Secuenciación genómica análisis de datos y mutación.
identificación
Con la tecnología CRISPR / Cas9, cada copia funcional
de un gen objetivo debe ser interrumpido para eliminar al
Gen completamente (Boettcher y McManus 2015). A
investigar si la mutación directa mediada por CRISPR
en cada cepa mutada fue homocigoto, secuenciamos
Ocho cepas mutadas y la cepa WT Y1H. Un total crudo
conjunto de datos de 85.1 millones de lecturas de extremo
pareado (hasta 12.8 Gbp) se generó utilizando Illumina
HiSeq2500, con una secuenciación Profundidad por
muestra desde 107 × hasta 131 × genoma equivalentes
después de recortar las secuencias del adaptador y
eliminar secuencias de baja calidad, más de 79.6 millones
de pares emparejados.
13
World Journal of Microbiology and Biotechnology (2018) 34:154
Se conservaron lecturas limpias (11.9 Gbp) para todas las
muestras.
La profundidad media de secuenciación para cada
muestra fue mayor 100 × (archivo complementario 4).

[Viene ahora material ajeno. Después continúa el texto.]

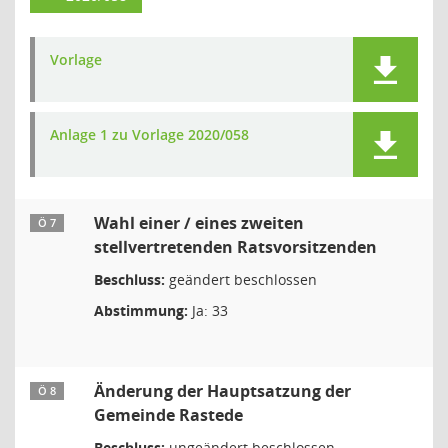
Vorlage
Anlage 1 zu Vorlage 2020/058
Wahl einer / eines zweiten
Ö 7
stellvertretenden Ratsvorsitzenden
Beschluss:
geändert beschlossen
Abstimmung:
Ja: 33
Änderung der Hauptsatzung der
Ö 8
Gemeinde Rastede
Beschluss:
ungeändert beschlossen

Posteriormente, lecturas limpias de nueve cepas fueron
mapeadas al genoma de referencia. Los resultados de las
llamadas SNP (archivos VCF) mostraron que todos los
SNP genotipos determinados entre ocho mutantes y la
referencia genoma eran "1/1", mientras que el genotipo
entre la cepa WT Y1H y el genoma de referencia era "0/0"

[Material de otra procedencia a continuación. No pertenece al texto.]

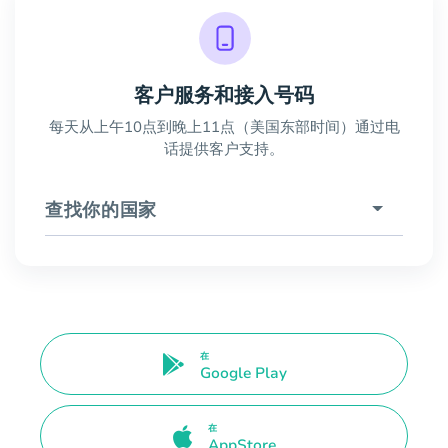
客户服务和接入号码
每天从上午10点到晚上11点（美国东部时间）通过电
话提供客户支持。
查找你的国家
在
Google Play
在
AppStore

en los loci genómicos objetivo, lo que indica que todas las
mutaciones causadas por CRISPR / Cas9 en todos los
mutantes fueron homocigotos.
Entonces, el programa JBrowse basado en la web se
configuró para visualiza las pequeñas variantes
estructurales en los ocho mutantes.
En comparación con la cepa salvaje y el genoma de
referencia.
El análisis reveló la eliminación esperada en el objetivo.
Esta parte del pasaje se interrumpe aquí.